Extrapolating from that, if you think Americans are doing social-distancing at a 50% level of rigor, then just split the difference: About 1 million deaths.
It’s a simple fact that some states still don’t have stay-at-home orders. How are these people using models with assumptions that are observably inconsistent with reality? Again, the whole thing just smells rotten, which is more troubling than any particular quantitative quibble.
“It’s a valuable tool, providing updated state-by-state projections, but it is inherently optimistic because it assumes that all states respond as swiftly as China,” said Dean, a biostatistician at University of Florida.
How is this real?
But there are still more reasons to fear this model is underestimating the coming destruction…
Americans face higher out-of-pocket costs for their medical care than citizens of almost any other country, and research shows people forgo care they need, including for serious conditions, because of the cost barriers… in 2019, 33 percent of Americans said they put off treatment for a medical condition because of the cost; 25 percent said they postponed care for a serious condition. A 2018 study found that even women with breast cancer — a life-threatening diagnosis — would delay care because of the high deductibles on their insurance plan, even for basic services like imaging. (Vox)
This is important for two reasons.
First, it means that Americans are probably less likely to seek testing, and if the model presumably uses testing data as input, then the model will underestimate the problem.
But second, it means that Americans, on average, may go to doctors/hospitals later in the process of virus onset than the citizens of other countries. This actually has two implications: It would mean the model is underestimating the coming destruction because sick Americans are still hiding at home, but also the longer-term fatality rate may be higher than projected because Americans are less likely to seek and receive early-stage care that could save them.
Even if the model is the best possible model in the world, all statistical models are intrinsically characterized by what is called model uncertainty. You just never really know if you’re using the right model! All applied statisticians know this. For this reason, much applied data science leverages what are called ensemble methods. You run many models, and combine them in some way, if only averaging out their predictions.

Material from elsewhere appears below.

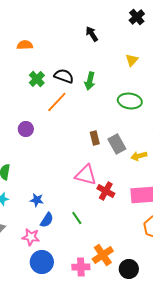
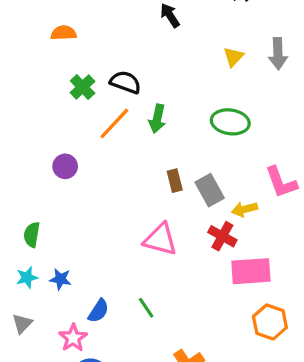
green arrow: (90, 81) -> (157, 119), moved
red cross: (106, 191) -> (222, 236), moved
blue star: (37, 200) -> (60, 279), moved
pink star: (31, 237) -> (73, 338), turned 30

So yea, who knows what the optimal forecast is, but personally I will wager that the worst day of deaths will see more deaths than the IHME point estimates predict.
If you think I’m missing anything, I would love to hear what.
And while I’m at it, why not throw out a numerical prediction just to hold myself accountable later? Personally my guess is that we will exceed 500,000 deaths, based on the reasoning above. I am not highly confident given the obviously informal nature of my reasoning, but I would bet a modest amount of money that the IHME model is under-predicting the coming destruction. I hope I’m wrong.